How to tell the difference between love and friendship: 4 tips
Friendship is also love, but some people do not know how to distinguish it from the desire to form a couple.
Friendship is also a type of love, although this affective bond is not like the one at the basis of couple relationships, traditionally associated with romantic love, which we normally consider to be the default form of "love".
However, the realm of emotions is almost always complex and difficult to foresee. Having a realistic understanding of our own feelings is an art, and achieving this is the exception, not the rule. That is why, some people are hesitant to differentiate between love and friendship.. This is precisely what we will talk about in the following lines.
Differentiating love from friendship: how to know what I feel?
The first thing to understand when trying to distinguish between friendship affection and romantic love is that both experiences are mediated by the way our culture has influenced our way of being, thinking and feeling.
That means, among other things, that what you feel does not emerge from your body encoded in neatly separated categories, as we might expect if emotions were like the elements of a periodic table. Part of what we feel is how we interpret it, so that concerns and beliefs about what we are experiencing affect, in practice, that feeling. affect, in practice, that emotion.
Part of the difficulty of distinguishing between love and friendship, then, is knowing how to distinguish between what that person makes us feel and what the experience of knowing that we are developing an affective bond whose nature we have yet to understand. The expectations we have when we have feelings for someone play a role in how we want to relate to them and how they react if we interact with them. play a role in how we want to relate to them and how that person reacts if we interact with them.

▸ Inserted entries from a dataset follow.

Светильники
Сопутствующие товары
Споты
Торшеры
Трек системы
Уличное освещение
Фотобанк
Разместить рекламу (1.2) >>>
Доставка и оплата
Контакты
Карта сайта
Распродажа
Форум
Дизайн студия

That said, let's look at some tips on what to do to distinguish between love and friendship.
1. Is there chemistry in intimacy?
Intimacy is a key aspect of a couple's love relationship.. However, it should not be confused with sexual connection. Asexual people are not by definition deprived of the experience of love, but it is true that they do not feel a very intense sexual connection to someone in particular.
This chemistry in the typical intimacy of love, then, in most cases also affects the sexual, but it is not limited to this and is present in many other forms of physical relationships: hugs, kisses, caresses, mutual care.... Normally, if there is friendship, most of these experiences are not seen as necessary, although there are always exceptions.

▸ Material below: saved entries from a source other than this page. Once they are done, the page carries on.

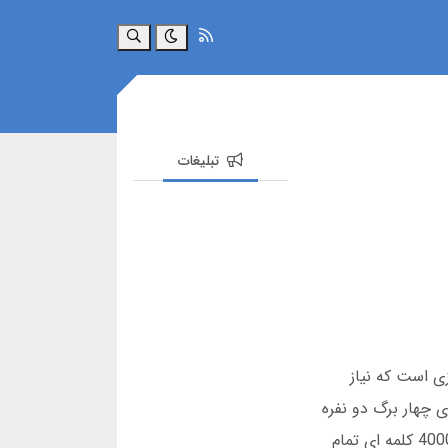
جستجو
تبلیغات
زی است که نیاز
 چهار برگ دو نفره
آفلاین برای اندروید را می توانید به راحتی دانلود کنید و از گرافیک HD و قابلیت های فارسی آن لذت ببرید. این مطلب 4000 کلمه ای تمام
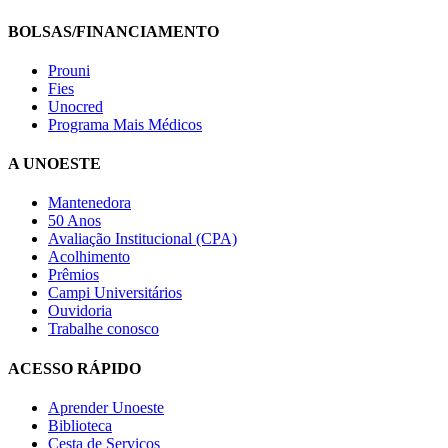
BOLSAS/FINANCIAMENTO
Prouni
Fies
Unocred
Programa Mais Médicos
A UNOESTE
Mantenedora
50 Anos
Avaliação Institucional (CPA)
Acolhimento
Prêmios
Campi Universitários
Ouvidoria
Trabalhe conosco
ACESSO RÁPIDO
Aprender Unoeste
Biblioteca
Cesta de Serviços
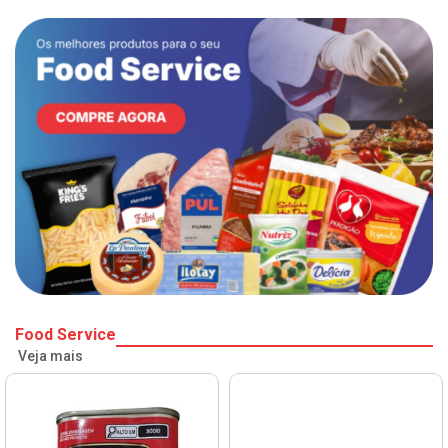
Food Service
Veja mais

2. Is there a willingness to compromise?
In love relationships, the people involved tend to want to establish a minimum commitment. That is why, if some time passes without the other person having tried to contact them, for example, disappointment and sadness appear, disappointment and sadness appear..

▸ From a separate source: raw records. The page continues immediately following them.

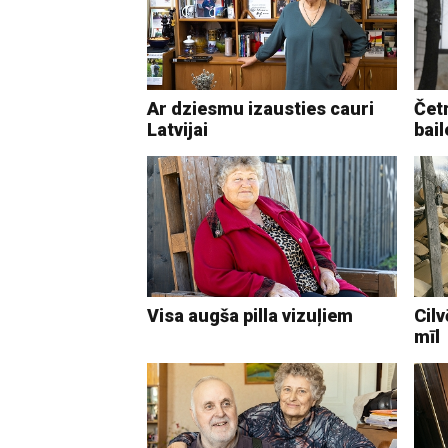
Ar dziesmu izausties cauri
Četr
Latvijai
bai
Visa augša pilla vizuļiem
Cilv
mīl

This commitment is not equivalent to what has traditionally been considered as "fidelity" based on a monogamous model, but has to do with the broader meaning of the word: making sacrifices and agreements to keep the bond alive and make it have its place in the future, instead of leaving everything to improvisation or sporadic encounters. A person who sees an unwarranted imposition in this idea of basing his or her relationship with another on a certain degree of commitment is probably feeling friendship, not conventional love.
3. Make sure that pity does not play a role.
There are relationships that begin because one partner feels a mixture of affection and compassion for a person he or she considers helpless and lonely. This experience, although based on compassion, generates obvious problems. On the one hand, it perpetuates the idea that a person is lonely unless he or she has a partner with whom he or she has a romantic love bond, which is clearly wrong, and on the other hand, it makes it easier for the other person to generate expectations of him or herself, it makes it easier for the other person to generate wrong expectations..
Therefore, another of the necessary but not sufficient conditions to distinguish between friendship and love is to make sure that the time and activities shared with that person are not based on pity. For example, we can conduct small experiments based on imagination, such as imagining that person starting to date another person with whom there is clearly a love connection. How does that make us feel? If the answer has something to do with relief, it is very likely to be friendship..
4. Analyze the intensity of the emotion
Normally, friendships are seen as something flexible, which can drop out of the picture for a while, only to reappear some time later. However, in the case of love, the emotion is often so intense that the idea of interrupting the the idea of interrupting the relationship, even temporarily, is experienced in a dramatic and clearly painful way. and clearly painful, and feeling a strong mourning for this loss.
The emotions felt through love are too intense for us to be comfortable with the experience of not knowing if tomorrow that person will still be there for us.
This "rigidity" in the way we assess whether or not our expectations are being met is another key that can help us distinguish between friendship and love.